I went straight off to sleep, woke before four, and did not get to sleep again. It was not a bad test of how public and private worries compare in depth, I thought, when I remembered the nights I had lain awake because of private trouble. Public trouble — how many such nights of insomnia had that given me? The answer was, just one. On the night after Munich, I had lain sleepless — and perhaps, as I went through the early hours of August 7th, I could fairly count another half.
As I lay there, I wished that I were able to speak to someone I was close to. The thoughts, the calculations of the future, pressed on me out of the morning dusk; it might have taken the edge off them if I could have admitted them to Martin. Soon after breakfast, I rang him up.
‘So this is it,’ I said.
‘Yes, this is it,’ came his voice, without any stress.
For some instants neither of us spoke, and I went on: ‘I think I should like to come down. Can you put up with me?’
A pause.
‘It might be better if I came to London, he replied. ‘Will that do?’
‘I can come down straight away,’ I said.
‘The other might be better. Is it all right for you?’
I said it was, but I was restless all morning, wondering why he had put me off. It was just after one when he came into my room.
As soon as I saw him, I felt, as often when we met, the familiar momentary wiping away of fret. I had felt the same, over five years before, when he visited me in that office, and we talked of the bomb, and I induced him to work on it.
‘Well, it’s happened,’ I said.
‘I’m afraid so,’ said Martin.
It was a curious phrase, inadequate and polite.
‘I don’t find it easy to take,’ I said.
‘It’s not pretty,’ said Martin.
I looked at him. His eyes were hard, bright, and steady, the corners of his mouth tucked in. I felt a jolt of disappointment; I was repelled by his stoicism. I had turned to him for support, and we had nothing to say to each other.

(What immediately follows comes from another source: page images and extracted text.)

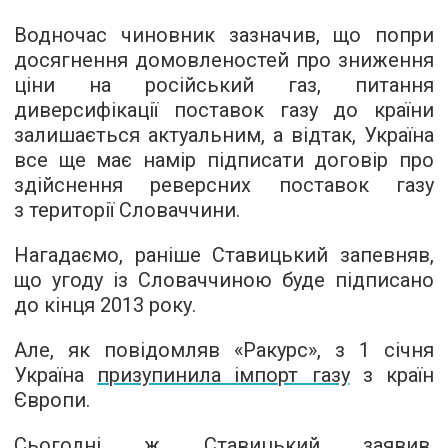
Водночас чиновник зазначив, що попри
досягнення домовленостей про зниження
ціни на російський газ, питання
диверсифікації поставок газу до країни
залишається актуальним, а відтак, Україна
все ще має намір підписати договір про
здійснення реверсних поставок газу
з території Словаччини.
Нагадаємо, раніше Ставицький запевняв,
що угоду із Словаччиною буде підписано
до кінця 2013 року.
Але, як повідомляв «Ракурс», з 1 січня
Україна
призупинила імпорт газу
з країн
Європи.
Сьогодні ж Ставицький заявив,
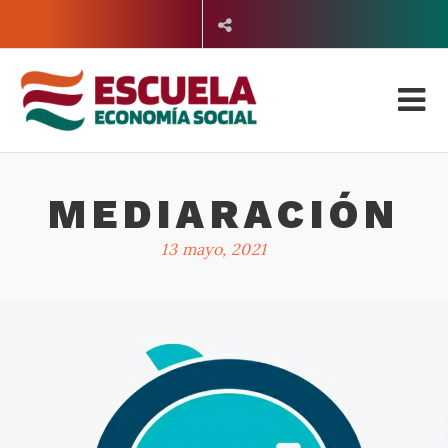
Saltar
al
contenido
MEDIARACIÓN
13 mayo, 2021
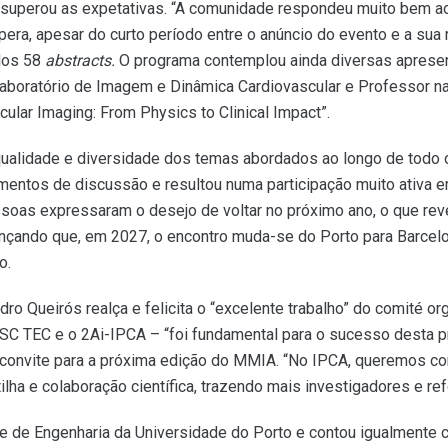
ção superou as expetativas. “A comunidade respondeu muito bem
a, apesar do curto período entre o anúncio do evento e a sua r
dos 58
abstracts.
O programa contemplou ainda diversas aprese
 Laboratório de Imagem e Dinâmica Cardiovascular e Professor n
cular Imaging: From Physics to Clinical Impact”.
qualidade e diversidade dos temas abordados ao longo de todo 
entos de discussão e resultou numa participação muito ativa e
soas expressaram o desejo de voltar no próximo ano, o que reve
nçando que, em 2027, o encontro muda-se do Porto para Barcelo
o.
dro Queirós realça e felicita o “excelente trabalho” do comité or
SC TEC e o 2Ai-IPCA – “foi fundamental para o sucesso desta pri
convite para a próxima edição do MMIA. “No IPCA, queremos co
tilha e colaboração científica, trazendo mais investigadores e 
ade de Engenharia da Universidade do Porto e contou igualmente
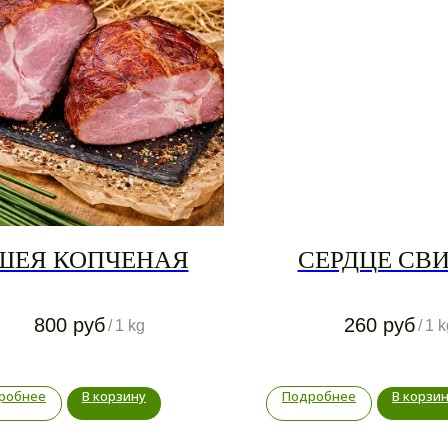
ШЕЯ КОПЧЕНАЯ
СЕРДЦЕ СВ
800
руб
260
руб
/
1 kg
/
1 k
робнее
В корзину
Подробнее
В корзи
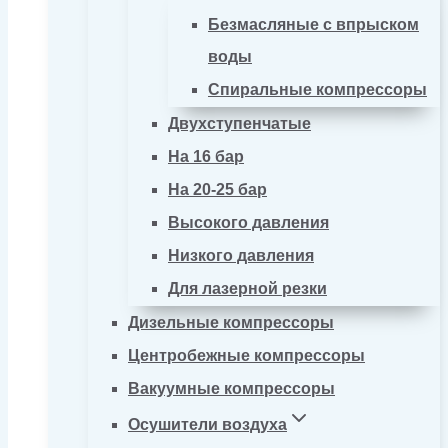
Безмасляные с впрыском
воды
Спиральные компрессоры
Двухступенчатые
На 16 бар
На 20-25 бар
Высокого давления
Низкого давления
Для лазерной резки
Дизельные компрессоры
Центробежные компрессоры
Вакуумные компрессоры
Осушители воздуха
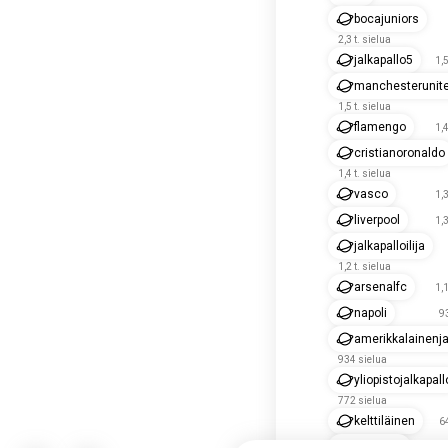
bocajuniors
2,3 t. sielua
jalkapallo5
1,5
manchesterunit
1,5 t. sielua
flamengo
1,4
cristianoronaldo
1,4 t. sielua
vasco
1,3
liverpool
1,3
jalkapalloilija
1,2 t. sielua
arsenalfc
1,1
napoli
9
amerikkalainenja
934 sielua
yliopistojalkapall
772 sielua
kelttiläinen
6
valioliiga
6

Without pretending to be light-hearted, Martin kept up the same level, disciplined manner. He made some comments about his journey, then he asked where we should eat.
‘Where you like,’ I said.
His eyes searched mine.
‘Would you rather wait a bit?’
‘I don’t care,’ I said.
‘I mean,’ said Martin, his eyes harder, ‘would you rather wait and talk? Because if so it may take some time.’
‘It depends what we talk about—’
‘What do you think I’m going to talk about?’
His voice was not raised — but suddenly I realized it was unsteady with anger.
‘I thought you felt it wasn’t any use—’
‘It may be a great deal of use,’ said Martin. His voice was still quiet, his temper utterly let go.
‘What do you mean?’
‘You don’t expect me to sit by and hear about this performance, and not say that I should like my dissent recorded in the minutes?’
‘I’ve felt the same,’ I said.
‘I know you have,’ said Martin. ‘But the question is: what is a man to do?’
‘I doubt if you can do anything,’ I said.
Martin said: ‘I think I can.’
‘It’s happened now,’ I said. ‘There’s nothing to do.’
‘I disagree.’
At that moment, each of us, staring into the other’s eyes, shared the other’s feeling, and knew that our wills must cross.